● EXERCISE INSTRUCTIONS
Look through the records, and wherever the string "Martin" turns up, copy out that line.

INPUT RECORDS Start Marker

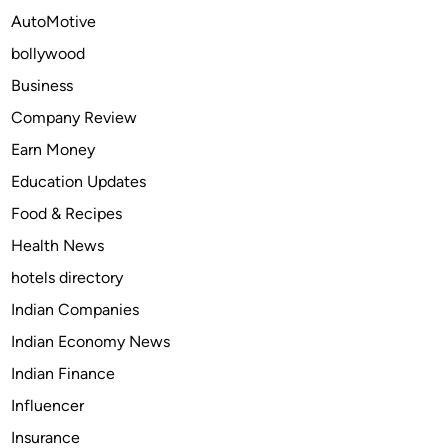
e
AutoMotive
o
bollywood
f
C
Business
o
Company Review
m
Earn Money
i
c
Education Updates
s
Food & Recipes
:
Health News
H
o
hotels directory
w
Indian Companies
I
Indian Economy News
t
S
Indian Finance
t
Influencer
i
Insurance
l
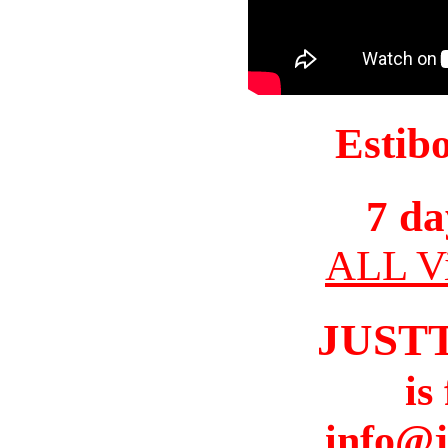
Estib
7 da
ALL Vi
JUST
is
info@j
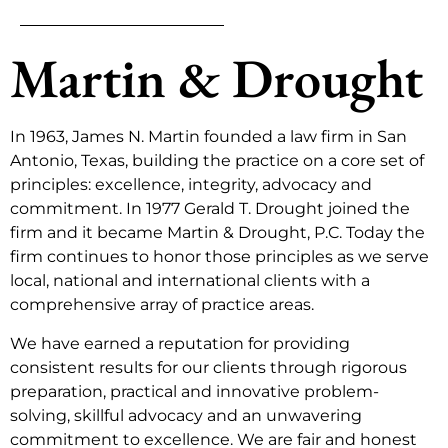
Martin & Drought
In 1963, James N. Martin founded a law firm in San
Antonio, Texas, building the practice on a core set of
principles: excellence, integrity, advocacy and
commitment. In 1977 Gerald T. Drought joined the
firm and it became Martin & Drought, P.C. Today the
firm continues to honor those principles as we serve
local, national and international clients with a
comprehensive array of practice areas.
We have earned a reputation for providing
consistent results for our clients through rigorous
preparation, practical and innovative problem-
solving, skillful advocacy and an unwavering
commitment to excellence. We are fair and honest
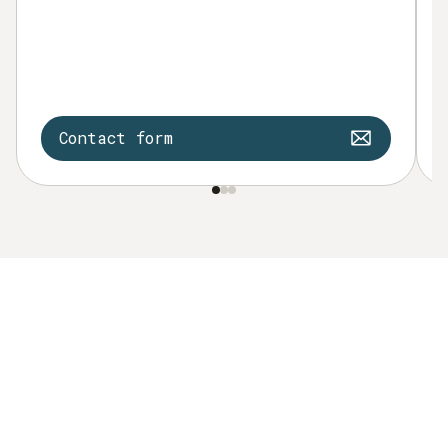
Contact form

INPUT RECORDS End Marker
INPUT RECORDS Start Marker

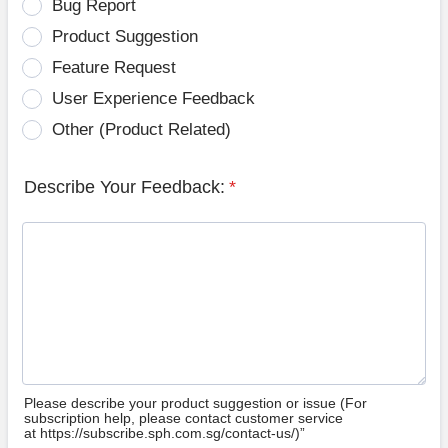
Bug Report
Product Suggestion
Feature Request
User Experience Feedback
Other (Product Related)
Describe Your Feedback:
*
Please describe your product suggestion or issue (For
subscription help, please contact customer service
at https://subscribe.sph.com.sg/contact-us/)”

INPUT RECORDS End Marker
INPUT RECORDS Start Marker

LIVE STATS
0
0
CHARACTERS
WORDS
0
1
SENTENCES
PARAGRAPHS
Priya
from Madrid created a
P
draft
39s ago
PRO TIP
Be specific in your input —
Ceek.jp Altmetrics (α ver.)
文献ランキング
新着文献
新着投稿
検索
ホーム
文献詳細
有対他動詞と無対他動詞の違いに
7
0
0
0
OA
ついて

INPUT RECORDS End Marker

● RESPONSE TO THIS TASK
Martin & Drought
In 1963, James N. Martin founded a law firm in San
firm and it became Martin & Drought, P.C. Today the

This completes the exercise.